------ Source material
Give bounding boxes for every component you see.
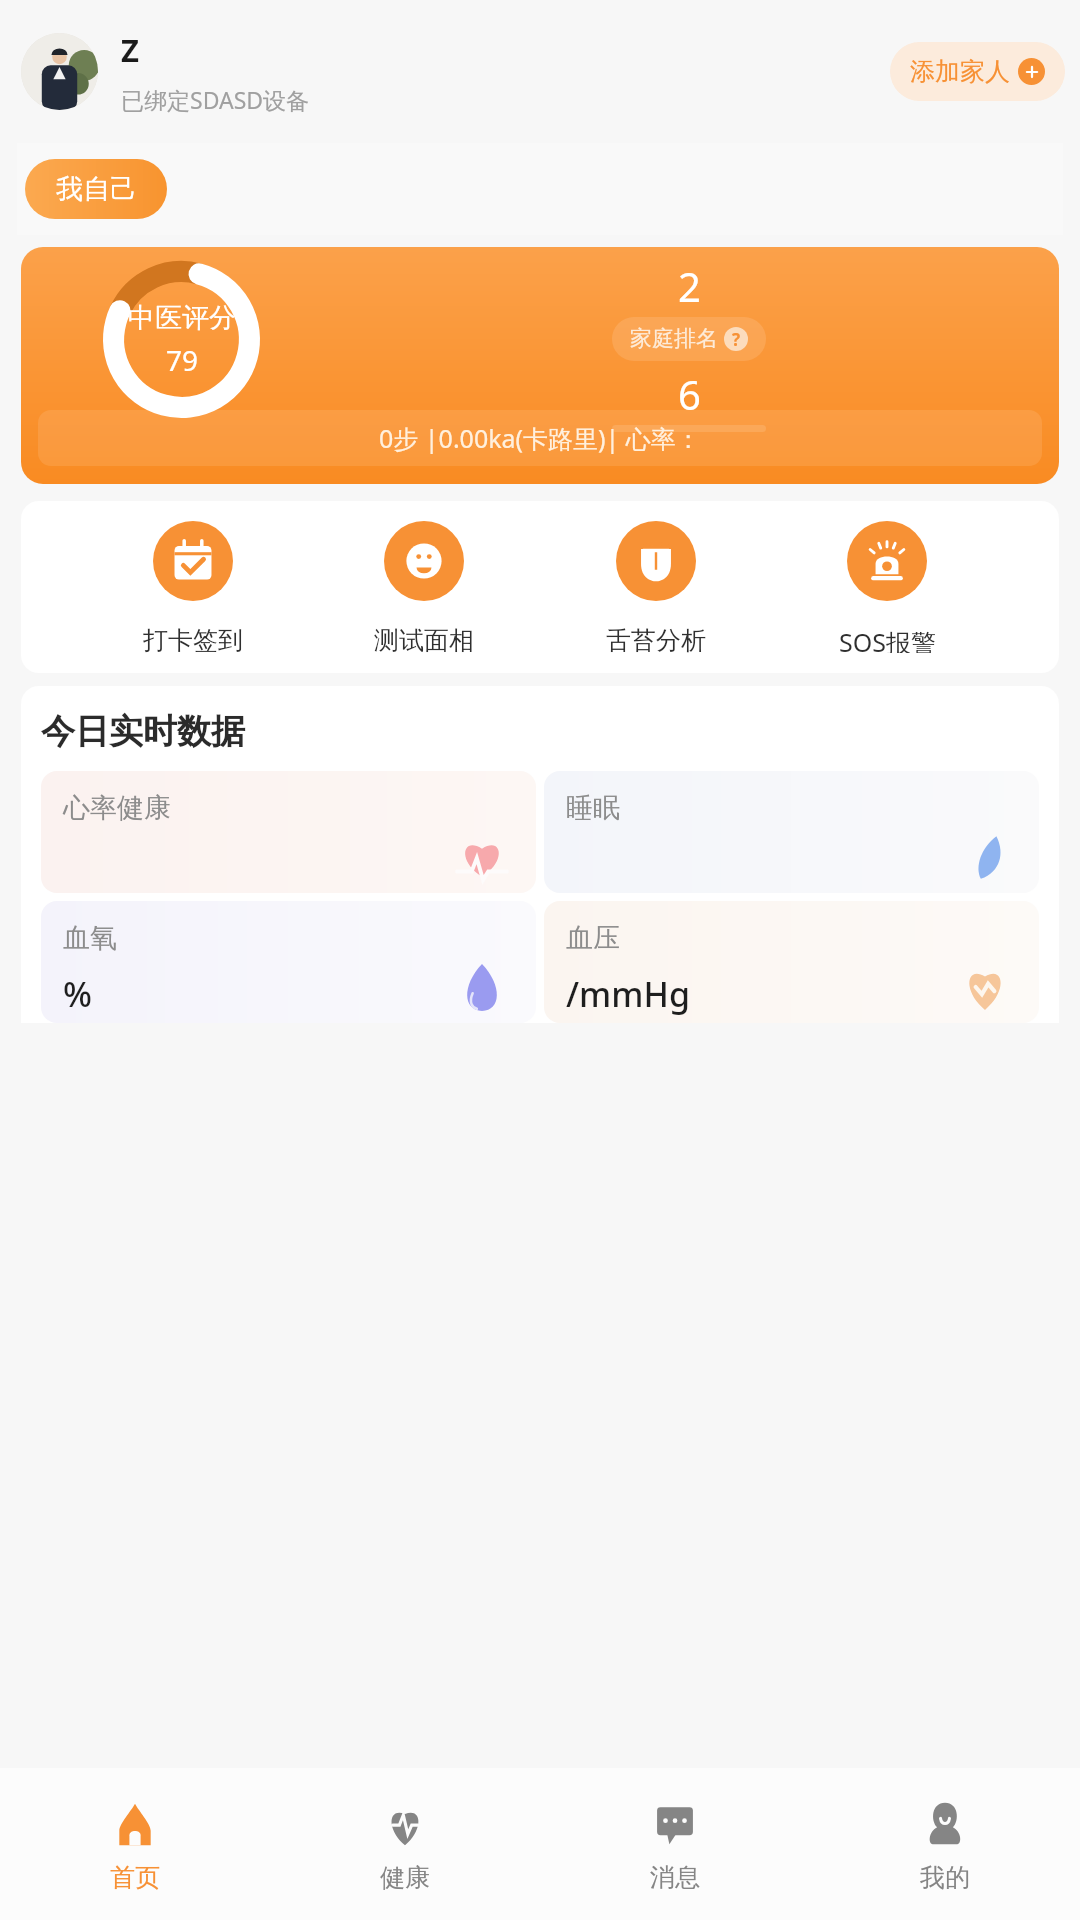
staticText: 已绑定SDASD设备 <box>121 84 310 115</box>
button[interactable]: 添加家人 <box>890 42 1065 101</box>
button[interactable]: 家庭排名 <box>612 317 766 361</box>
button[interactable]: 同龄排名 <box>612 425 766 432</box>
staticText: 首页 <box>110 1862 160 1893</box>
button[interactable]: Profile photo <box>21 33 98 110</box>
button[interactable]: 睡眠 <box>544 771 1039 893</box>
staticText: 0步 |0.00ka(卡路里)| 心率： <box>379 421 701 455</box>
staticText: 血氧 <box>63 921 117 955</box>
button[interactable]: 我的 <box>810 1768 1080 1920</box>
staticText: 79 <box>166 341 199 379</box>
staticText: 添加家人 <box>910 56 1010 87</box>
button[interactable]: 首页 <box>0 1768 270 1920</box>
staticText: /mmHg <box>566 971 690 1017</box>
button[interactable]: 健康 <box>270 1768 540 1920</box>
button[interactable]: 打卡签到 <box>122 521 264 653</box>
button[interactable]: 中医评分 <box>21 247 1059 484</box>
staticText: Z <box>121 29 139 71</box>
staticText: 今日实时数据 <box>41 710 245 753</box>
staticText: SOS报警 <box>839 625 936 653</box>
button[interactable]: 消息 <box>540 1768 810 1920</box>
staticText: 心率健康 <box>63 791 171 825</box>
button[interactable]: 心率健康 <box>41 771 536 893</box>
staticText: 家庭排名 <box>630 325 718 353</box>
staticText: 测试面相 <box>374 625 474 653</box>
button[interactable]: 血压 <box>544 901 1039 1023</box>
staticText: 6 <box>678 367 701 421</box>
staticText: % <box>63 971 92 1017</box>
staticText: 消息 <box>650 1862 700 1893</box>
staticText: 血压 <box>566 921 620 955</box>
staticText: 打卡签到 <box>143 625 243 653</box>
button[interactable]: 测试面相 <box>353 521 495 653</box>
staticText: 舌苔分析 <box>606 625 706 653</box>
staticText: 健康 <box>380 1862 430 1893</box>
staticText: 中医评分 <box>128 301 236 335</box>
staticText: 我的 <box>920 1862 970 1893</box>
button[interactable]: 0步 |0.00ka(卡路里)| 心率： <box>38 410 1042 466</box>
staticText: 2 <box>678 259 701 313</box>
button[interactable]: 血氧 <box>41 901 536 1023</box>
button[interactable]: 我自己 <box>25 159 167 219</box>
staticText: 我自己 <box>56 172 137 206</box>
staticText: 睡眠 <box>566 791 620 825</box>
button[interactable]: 舌苔分析 <box>585 521 727 653</box>
staticText: ? <box>732 328 741 351</box>
button[interactable]: SOS报警 <box>816 521 958 653</box>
------------
What is the number of lines in the listing that hold "家庭排名"? Give that number and nothing more.

2